What does the future hold for Singapore’s non-profits? We pull out insights from NVPC’s Futures of Giving project.

From geopolitical shifts to digital disruption, we live in a world of constant change. These forces aren’t just shaking up how we live, work and play. They’re changing how we give. As part of NVPC’s first-ever Futures of Giving project, we engaged over 40 thought leaders, including academics, businesses, non-profits and policy makers. Our aim: To figure out what charity would look like in the near future, and how the giving sector can prepare for these trends.

So what are some things to anticipate?

Givers will hold charities to higher standards

Singaporean givers are getting savvier. Instead of donating on the fly, more people are being deliberative, deciding in advance which charities to give to – 38% in 2016, compared to just 24% in 2014, according to NVPC’s Individual Giving Survey 2016 (IGS).

Rather than viewing charity as just an emotional endeavour of the heart, they are now more likely to ask hard questions with their heads, such as how effective programmes are, and what evidence there is to support needs on the ground. And as corporate philanthropy matures, businesses are also showing more depth and intention in their giving, such as exploring cross-sectoral partnerships to increase their giving impact.

Charities should be prepared to show how they will measure and assess impact, and to provide more rigorous evidence-backed claims of the needs on the ground.

While this means they may need to work harder to woo givers, the pay-offs can be meatier. Deliberative donors report giving more than double those who donate only when asked to.

Ground-up movements will continue to gain momentum

Far from the stereotype of the ‘passive Singaporean’, we are seeing a new kind of citizen – more empowered and more driven to help. Instead of relying on the government, non-profits or institutional actors for solutions, Singaporeans are ready to stop talking and start doing.

The current popularity of ground-up movements is a sign of this. Close to a quarter of people in Singapore (24%) said they are likely or highly likely to start a ground-up movement (GUM), according to an NVPC-Toluna survey in 2016.

Like a start-up, what makes GUMs effective is their agility and ground-sensing ability. GUMs typically work with the community to brainstorm ideas and solutions to plug unmet needs. But their emergence raises questions about whether non-profits will still be relevant. Can the two co-exist, or will GUMs crowd out existing players?

On the bright side, the growth of GUMS suggests a more engaged citizenry. How can players in the social sector harness this new energy so that it enriches the space? Could GUMs help non-profits evolve in a more entrepreneurial manner?

There will be huge potential to ‘Uberise’ giving

As we move into a Smart Nation, could charitable giving be made ‘smarter’?

As people grow used to new economy businesses like Uber and Foodpanda, they may expect charity to be equally easy, personalised and on-demand. Rather than shoehorning volunteers into pre-determined programmes, charity could soon be ‘Uberised’ to allow volunteers to get matched to ‘live’ needs around them – such as ferrying a senior for a medical appointment, while driving to work.

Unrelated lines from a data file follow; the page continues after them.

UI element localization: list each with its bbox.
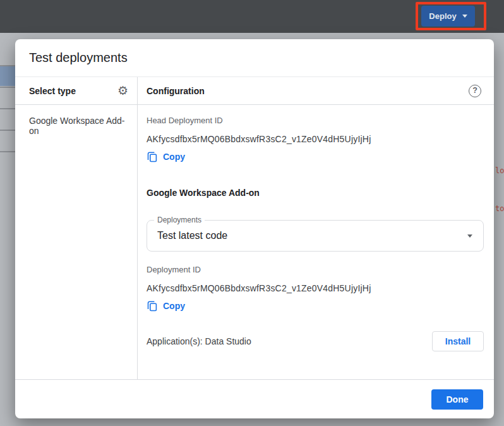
copy-icon — [147, 300, 158, 312]
dialog-title: Test deployments — [29, 51, 128, 65]
select-type-header: Select type — [29, 86, 76, 96]
deployment-type-list: Google Workspace Add-on — [15, 105, 138, 379]
dialog-body: Google Workspace Add-on Head Deployment … — [15, 105, 494, 379]
test-deployments-dialog: Test deployments Select type ⚙ Configura… — [15, 39, 494, 418]
deployment-id-value: AKfycsdfbx5rMQ06BbdxswfR3sC2_v1Ze0V4dH5U… — [147, 283, 371, 293]
applications-row: Application(s): Data Studio Install — [147, 331, 484, 351]
dialog-footer: Done — [15, 379, 494, 418]
done-button[interactable]: Done — [431, 389, 483, 410]
divider-line — [0, 151, 15, 152]
configuration-header: Configuration — [147, 86, 205, 96]
divider-line — [0, 130, 15, 131]
code-fragment: lo — [495, 166, 504, 175]
dropdown-arrow-icon — [467, 234, 472, 238]
deploy-button-label: Deploy — [429, 11, 456, 21]
select-type-panel-header: Select type ⚙ — [15, 77, 138, 104]
copy-icon — [147, 151, 158, 162]
divider-line — [0, 87, 15, 88]
deploy-button[interactable]: Deploy — [421, 6, 475, 27]
configuration-panel: Head Deployment ID AKfycsdfbx5rMQ06Bbdxs… — [147, 105, 484, 379]
applications-text: Application(s): Data Studio — [147, 336, 251, 346]
divider-line — [0, 108, 15, 109]
deployments-select-label: Deployments — [154, 216, 205, 224]
deployments-select-value: Test latest code — [157, 230, 227, 241]
deployment-id-label: Deployment ID — [147, 265, 201, 274]
dialog-subheader: Select type ⚙ Configuration ? — [15, 77, 494, 105]
head-deployment-id-label: Head Deployment ID — [147, 116, 223, 125]
copy-label: Copy — [163, 301, 185, 311]
configuration-panel-header: Configuration ? — [138, 77, 494, 104]
occluded-selected-row — [0, 66, 15, 86]
copy-head-id-button[interactable]: Copy — [147, 150, 185, 163]
deployment-type-item[interactable]: Google Workspace Add-on — [29, 116, 131, 136]
copy-deployment-id-button[interactable]: Copy — [147, 300, 185, 312]
question-mark: ? — [472, 87, 477, 95]
help-icon[interactable]: ? — [469, 85, 481, 97]
deployments-select[interactable]: Deployments Test latest code — [147, 220, 484, 252]
head-deployment-id-value: AKfycsdfbx5rMQ06BbdxswfR3sC2_v1Ze0V4dH5U… — [147, 134, 371, 144]
install-button[interactable]: Install — [432, 331, 484, 351]
screen: Deploy lo to Test deployments Select typ… — [0, 0, 504, 426]
addon-section-heading: Google Workspace Add-on — [147, 188, 260, 198]
dialog-header: Test deployments — [15, 39, 494, 77]
chevron-down-icon — [462, 15, 467, 18]
gear-icon[interactable]: ⚙ — [117, 85, 128, 97]
code-fragment: to — [495, 204, 504, 213]
copy-label: Copy — [163, 152, 185, 162]
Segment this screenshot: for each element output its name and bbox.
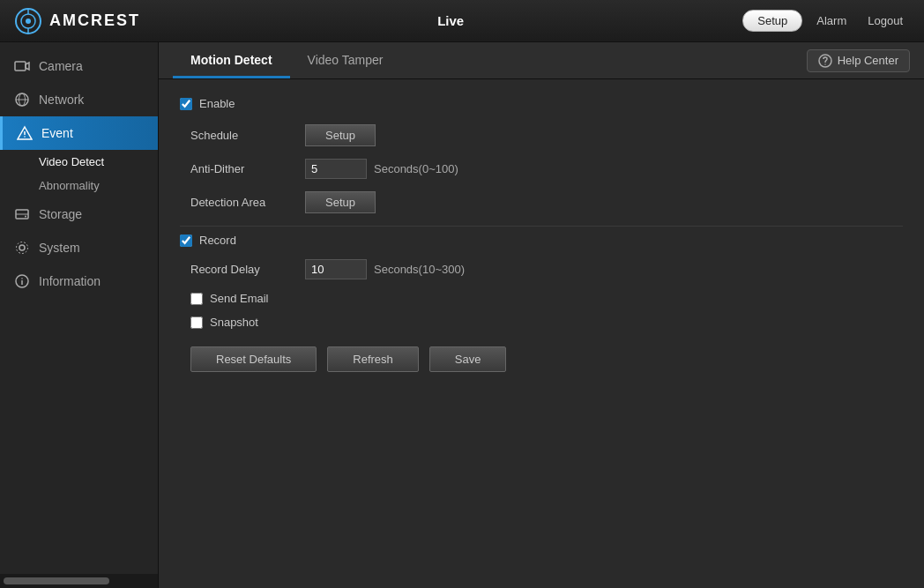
sidebar-item-event[interactable]: Event	[0, 116, 158, 150]
detection-area-row: Detection Area Setup	[180, 191, 903, 213]
record-label[interactable]: Record	[199, 234, 236, 247]
amcrest-logo-icon	[14, 7, 42, 35]
svg-rect-5	[15, 62, 26, 71]
help-center-label: Help Center	[838, 54, 898, 67]
schedule-row: Schedule Setup	[180, 124, 903, 146]
refresh-button[interactable]: Refresh	[327, 346, 419, 372]
svg-point-17	[17, 242, 28, 254]
alarm-nav-link[interactable]: Alarm	[809, 11, 853, 31]
sidebar-scrollbar[interactable]	[0, 574, 158, 588]
enable-row: Enable	[180, 97, 903, 110]
nav-right: Setup Alarm Logout	[742, 10, 924, 32]
section-divider	[180, 226, 903, 227]
svg-point-12	[24, 136, 26, 138]
snapshot-checkbox[interactable]	[190, 316, 203, 329]
send-email-row: Send Email	[180, 292, 903, 305]
sidebar-event-label: Event	[41, 126, 73, 140]
logo-text: AMCREST	[49, 11, 140, 30]
tab-motion-detect[interactable]: Motion Detect	[173, 42, 290, 78]
record-checkbox[interactable]	[180, 234, 192, 247]
svg-point-2	[26, 19, 31, 24]
anti-dither-row: Anti-Dither 5 Seconds(0~100)	[180, 159, 903, 179]
save-button[interactable]: Save	[429, 346, 507, 372]
network-icon	[14, 92, 30, 108]
sidebar-item-storage[interactable]: Storage	[0, 197, 158, 231]
record-row: Record	[180, 234, 903, 247]
svg-point-16	[19, 245, 25, 250]
record-delay-row: Record Delay 10 Seconds(10~300)	[180, 259, 903, 279]
sidebar-system-label: System	[39, 241, 80, 255]
sidebar-sub-video-detect[interactable]: Video Detect	[0, 150, 158, 174]
anti-dither-hint: Seconds(0~100)	[374, 162, 458, 175]
help-center-icon	[818, 54, 832, 68]
setup-nav-button[interactable]: Setup	[742, 10, 802, 32]
snapshot-row: Snapshot	[180, 316, 903, 329]
sidebar-item-system[interactable]: System	[0, 231, 158, 264]
nav-live-link[interactable]: Live	[437, 13, 464, 28]
schedule-setup-button[interactable]: Setup	[305, 124, 376, 146]
sidebar-abnormality-label: Abnormality	[39, 179, 100, 192]
sidebar-storage-label: Storage	[39, 207, 82, 221]
sidebar-sub-abnormality[interactable]: Abnormality	[0, 174, 158, 197]
record-delay-hint: Seconds(10~300)	[374, 263, 465, 276]
form-area: Enable Schedule Setup Anti-Dither 5 Seco…	[159, 79, 924, 588]
enable-label[interactable]: Enable	[199, 97, 235, 110]
sidebar-network-label: Network	[39, 93, 84, 107]
sidebar-video-detect-label: Video Detect	[39, 155, 104, 168]
camera-icon	[14, 58, 30, 74]
sidebar-information-label: Information	[39, 274, 101, 288]
anti-dither-input[interactable]: 5	[305, 159, 367, 179]
svg-point-15	[25, 216, 26, 218]
top-navigation: AMCREST Live Setup Alarm Logout	[0, 0, 924, 42]
sidebar-item-camera[interactable]: Camera	[0, 49, 158, 83]
scrollbar-thumb[interactable]	[4, 577, 109, 584]
record-delay-label: Record Delay	[190, 263, 305, 276]
sidebar-camera-label: Camera	[39, 59, 83, 73]
logout-nav-link[interactable]: Logout	[861, 11, 910, 31]
sidebar-item-network[interactable]: Network	[0, 83, 158, 116]
svg-marker-6	[26, 63, 29, 70]
schedule-label: Schedule	[190, 129, 305, 142]
sidebar-item-information[interactable]: Information	[0, 264, 158, 298]
main-layout: Camera Network Event	[0, 42, 924, 588]
event-icon	[17, 125, 33, 141]
svg-point-19	[21, 278, 23, 279]
record-delay-input[interactable]: 10	[305, 259, 367, 279]
action-buttons: Reset Defaults Refresh Save	[180, 346, 903, 372]
storage-icon	[14, 206, 30, 222]
detection-area-label: Detection Area	[190, 196, 305, 209]
send-email-checkbox[interactable]	[190, 293, 203, 305]
reset-defaults-button[interactable]: Reset Defaults	[190, 346, 317, 372]
svg-point-22	[824, 63, 825, 64]
enable-checkbox[interactable]	[180, 98, 192, 110]
tabs-bar: Motion Detect Video Tamper Help Center	[159, 42, 924, 79]
nav-center: Live	[159, 13, 742, 28]
help-center-button[interactable]: Help Center	[807, 49, 910, 72]
system-icon	[14, 240, 30, 256]
send-email-label[interactable]: Send Email	[210, 292, 268, 305]
information-icon	[14, 273, 30, 289]
main-content: Motion Detect Video Tamper Help Center E…	[159, 42, 924, 588]
anti-dither-label: Anti-Dither	[190, 162, 305, 175]
logo-area: AMCREST	[0, 7, 159, 35]
tab-video-tamper[interactable]: Video Tamper	[290, 42, 401, 78]
snapshot-label[interactable]: Snapshot	[210, 316, 258, 329]
detection-area-setup-button[interactable]: Setup	[305, 191, 376, 213]
sidebar: Camera Network Event	[0, 42, 159, 588]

There are already tools to help. NVPC’s online giving platform Giving.sg lets charities find volunteers and track analytics for volunteer recruitment and fund-raising campaigns. Potential volunteers can also customise their giving experience, by filtering opportunities based on interest, location and date.

Will we soon see charities sending out push notifications instead of pushing donation tins? It’s not a distant possibility anymore.